Although raw food was the fundamental idea of the restaurant, the family-run business knew that it was not sustainable in its operating landscape when it opened three years ago. Hence, Ashley’s (a nod to the chef’s name) angled their proposition to one of healthy eating and real food; including Western, Asian and Malaysian items using organic ingredients as much as possible alongside healthy preparation methods. The menu has meat dishes, vegetarian, pescetarian (seafood only) and of course, raw (living) foods.
Ingredient substitution is also an element; for example, those avoiding dairy can still enjoy a bowl of local ‘laksa’, made with almond milk which is also a lighter version than the traditional coconut milk. Cheeses are made with nuts and although definitely lighter in texture and taste than the real deal, it came close enough. Going gluten-free? Noodles can be replaced with spiralised vegetables and there are “cakes” interpreted likewise. The restaurant has different kitchens for hot cooking and raw food. According to Phoebe, some clients are discerning and quite strict about the raw lifestyle, preferring that their food be prepared separately; in terms of the use of utensils and environment.
In the beginning, it was not easy to source for niche supplies but the exponential rise of organic over the recent years has resulted in various intepretations on what it actually means; whether for the supplier or end user. Our question was; how does the business define organic? Phobe said, “our organic ingredients’ suppliers do not use pesticides, do not apply irrigation practices (artificial application of water to soil) and either do not use fertilisers or use organic fertilisers”, adding that it was important for the business to personally know
their suppliers, ensuring that they are like-minded. Meats served are also organic and grass-fed and for seafood, their father would make trips back to their hometown of Sarawak to get them, saying they taste better.

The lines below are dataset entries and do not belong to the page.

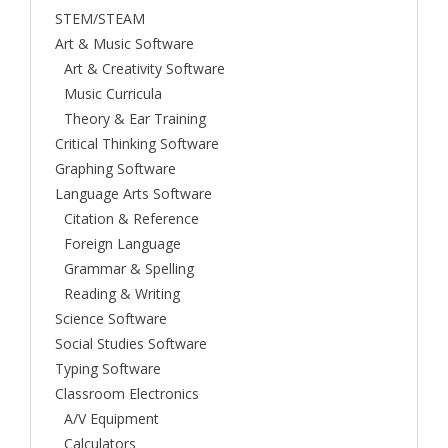
STEM/STEAM
Art & Music Software
Art & Creativity Software
Music Curricula
Theory & Ear Training
Critical Thinking Software
Graphing Software
Language Arts Software
Citation & Reference
Foreign Language
Grammar & Spelling
Reading & Writing
Science Software
Social Studies Software
Typing Software
Classroom Electronics
A/V Equipment
Calculators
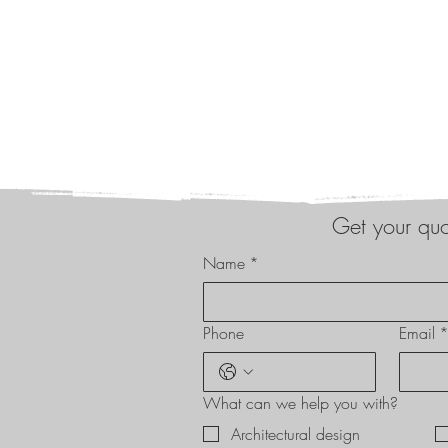
Get your qu
Name
*
Phone
Email
What can we help you with?
Architectural design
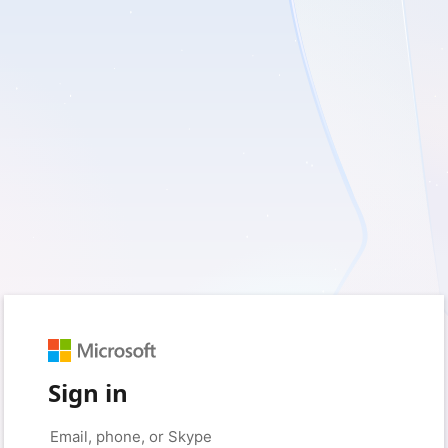
Sign in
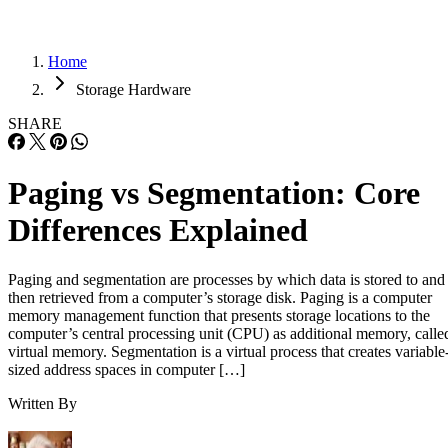
Home
Storage Hardware
SHARE
Paging vs Segmentation: Core
Differences Explained
Paging and segmentation are processes by which data is stored to and
then retrieved from a computer’s storage disk. Paging is a computer
memory management function that presents storage locations to the
computer’s central processing unit (CPU) as additional memory, calle
virtual memory. Segmentation is a virtual process that creates variable
sized address spaces in computer […]
Written By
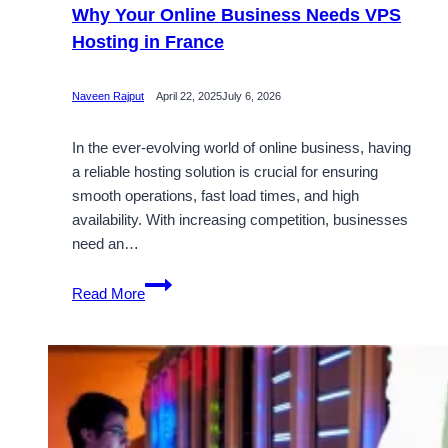
Why Your Online Business Needs VPS
Hosting in France
Naveen Rajput
April 22, 2025
July 6, 2026
In the ever-evolving world of online business, having
a reliable hosting solution is crucial for ensuring
smooth operations, fast load times, and high
availability. With increasing competition, businesses
need an…
Why
Read More
Your
Online
Business
Needs
VPS
Hosting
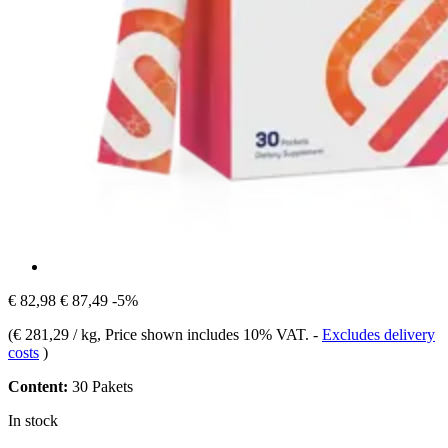
€ 82,98
€ 87,49
-5%
(
€ 281,29 / kg
, Price shown includes 10% VAT.
-
Excludes delivery
costs
)
Content:
30 Pakets
In stock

For a restaurant born out of an interest for the raw lifestyle and healthy eating in a nation that loves food, but not necessarily in these terms, the Yiin family’s boldness to go against the tide 3 years ago is definitely bearing fruits today.
No. 11, Ground Floor, Jalan Telawi 3,
Bangsar Baru, 59100 KL Malaysia
G-04 Menara Tan & Tan,
Jalan Tun Razak , 55100 KL Malaysia
www.ashleys.my
A SUPPLIER’S TAKE – BAHAY KUBO ORGANICS [PHILIPPINES]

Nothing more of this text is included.